§ THE TASK:
Without including any picture, repeat the records below exactly.

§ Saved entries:
________________________

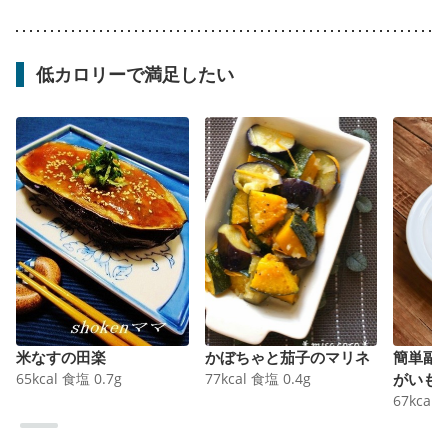
低カロリーで満足したい
米なすの田楽
かぼちゃと茄子のマリネ
簡単副
65
kcal
食塩
0.7
g
77
kcal
食塩
0.4
g
がいも
67
kcal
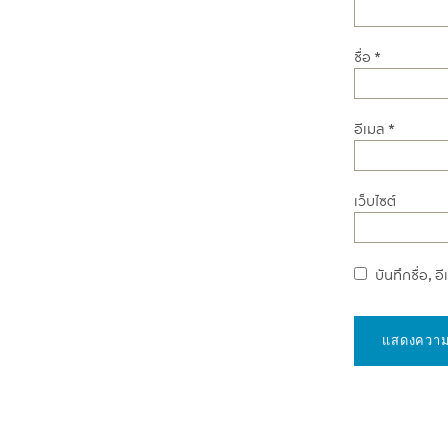
ชื่อ
*
อีเมล
*
เว็บไซต์
บันทึกชื่อ, 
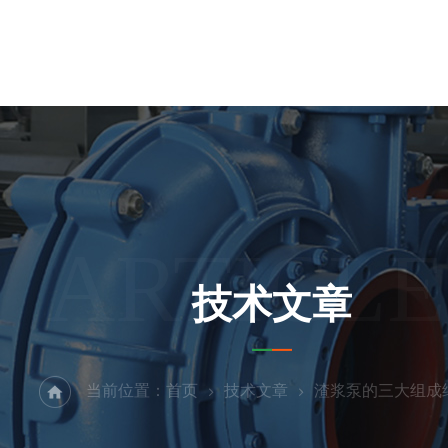
ARTICLE
技术文章
当前位置：
首页
技术文章
渣浆泵的三大组成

________________________

§ ANSWER TO THIS EXERCISE:
低カロリーで満足したい
米なすの田楽
かぼちゃと茄子のマリネ
簡単副
65
kcal
食塩
0.7
g
77
kcal
食塩
0.4
g
がいも
67
kcal
ชื่อ
*
อีเมล
*
เว็บไซต์
บันทึกชื่อ, 
ARTICLE
技术文章
当前位置：
首页
技术文章
渣浆泵的三大组成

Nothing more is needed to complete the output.